The nearest church clock was striking three as Chester passed into the great west-end artery, which was almost deserted, and he had been walking rapidly, under the influence of his strange excitement, for some minutes before, clear as his head was now, he found himself brought up short by a mental cloud as black and dense as that from which he had suffered when he began to recover from the influence of the drug he had taken.
But there was this difference: the dense obscurity then was relating to the past—this was connected with the future.
“Good heavens!” he muttered. “Whatever he gave me must be acting still; I am half delirious. I am no longer master of my actions. Why am I here? What am I going to do?—To try to save her, for she is at his mercy. But how?”
He stopped short, literally aghast at the horror which encompassed him as he felt that he was utterly helpless.
How was he to save Marion? How take the place of the brother who had defended her and fallen? Where was she?
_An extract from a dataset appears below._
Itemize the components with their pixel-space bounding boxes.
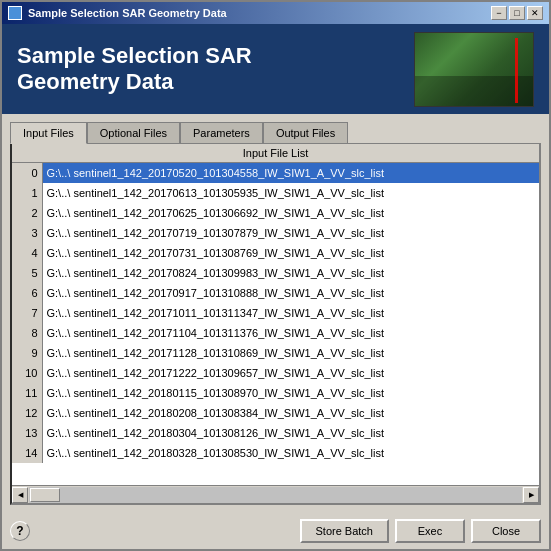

In the great wilderness of houses which made up the overgrown city in which he dwelt, where was the one he sought?
Utterly dazed, he stood trying to think out in which direction it lay, and moment by moment his feeling of utter helplessness increased.
He had not taken the slightest note of the direction in which the carriage was driven that night, for he had sat listening to his excited companion, half wondering at the way in which he was influenced by her presence.
The carriage, he did remember, was driven very fast, but it must have been at least a quarter of an hour before it was drawn up at the kerb before the old-fashioned mansion.
Yes, he did note that old-fashioned mansion, in a wide street, too—it must have been a wide street to have allowed for so great a distance between the kerb and the two steps up from the pavement; and the house stood back, too, some distance.
That was something, but a chill of despair came over him as he felt that these features applied to thousands of houses.
Still, it was old-fashioned, and the hall was wide, just such a house as he would find in Bloomsbury.
“Or Westminster,” he muttered. “But the cabman was told to drive to Chelsea. A blind to confuse me, on the chance that I did not notice when I was brought there that night.
“Bloomsbury or Westminster,” he said to himself; “and chance or instinct may help me,” he mused, as, feeble as was the clue, he felt that it was something to act upon, something to give him work that might deaden the wild excitement. He set off at once in the direction of the old-fashioned, grim-looking streets half a mile east of where he had stood thinking, ending by taking a passing cab, for he felt faint and bathed in a cold perspiration, and being driven slowly through street and square till long after daylight, and then home, sick at heart in the despondent feeling which came over him.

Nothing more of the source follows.